The basic computational task of estimating the number of unique elements in datasets, known as the Distinct Elements Problem, is critical in numerous domains including network traffic analysis, database management, marketing analysis, bioinformatics, textual data analysis, and fraud detection. This problem becomes particularly challenging when the dataset is too large to be stored or processed in its entirety.

This talk will highlight recent algorithmic progress on the distinct elements problem within the data streaming model. The data streaming model is popular for handling large amounts of streaming data. In this framework, data items arrive sequentially from a finite set, with the model’s parameters imposing strict limitations on storage and processing capabilities. Designing algorithms with limited resources for the distinct elements problem has been a significant focus for researchers, given its broad appeal. While earlier approaches relied on hashing techniques, a pure sampling-based algorithm remained elusive for many years. We have recently discovered a simple sampling-based algorithm (the CVM algorithm) for the distinct elements problem. This talk will present the CVM algorithm and its generalization in a broader data streaming scenario.

The talk is based on joint research with Sourav Chakraborty of the Indian Statistical Institute and Kuldeep S. Meel of the University of Toronto.

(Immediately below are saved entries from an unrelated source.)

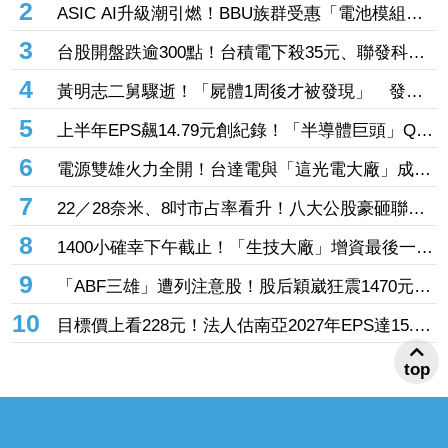
杰威爾音樂發聲開轟：譁眾取寵博取流量
2
ASIC AI升級潮引燃！BBU族群受惠「電池模組
廠」一度亮燈漲停 順達、加百裕噴半根
3
台股開盤跌逾300點！台積電下殺35元、聯發科由
紅翻黑 這「光通訊大廠」攜15檔速衝漲停
4
黃明志二舅驟逝！「屍體1周後才被發現」 發片
悼念：我以他為榮
5
上半年EPS飆14.79元創紀錄！「半導體巨頭」Q2
營收首破200億元 AI+HPC引爆零組件拉貨潮
6
電源雙雄火力全開！台達電與「這光電大廠」成資
金新寵、EPS衝上3.07元 營運續衝高
7
22／28奈米、8吋市占率看升！八大公股豪砸聯電
9.3億元加碼7千張
8
1400小確幸下午截止！「生技大廠」增資最後一
天 破260個名額搶起來
9
「ABF三雄」遭列注意股！股后穎崴狂震1470元被
盯、「氣動元件大廠」近2日價差過大 鴻勁、健
10
目標價上看228元！法人估南亞2027年EPS達15.72
策等26檔個股拉警報
top
元 連5日飆漲25%登強勢股王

Professor Vinodchandran Variyam's research interests are centered around computer science subjects that involve fundamental computational efficiency concerns. His work encompasses various core computer science areas, such as computational complexity theory, machine learning, and large data management. He has made significant contributions to complexity theory, advancing the state-of-the-art in several important topics, including de-randomization, circuit complexity, space-limited computations, and Kolmogorov complexity. Beyond computational complexity, Vairyam is currently engaged in research themes that include reproducible computations, sample efficiency in distribution learning and testing, and algorithms development for streaming data and their applications. His work in these areas has the potential to make substantial advancements in the field and contribute to solving complex challenges related to efficiency and computation.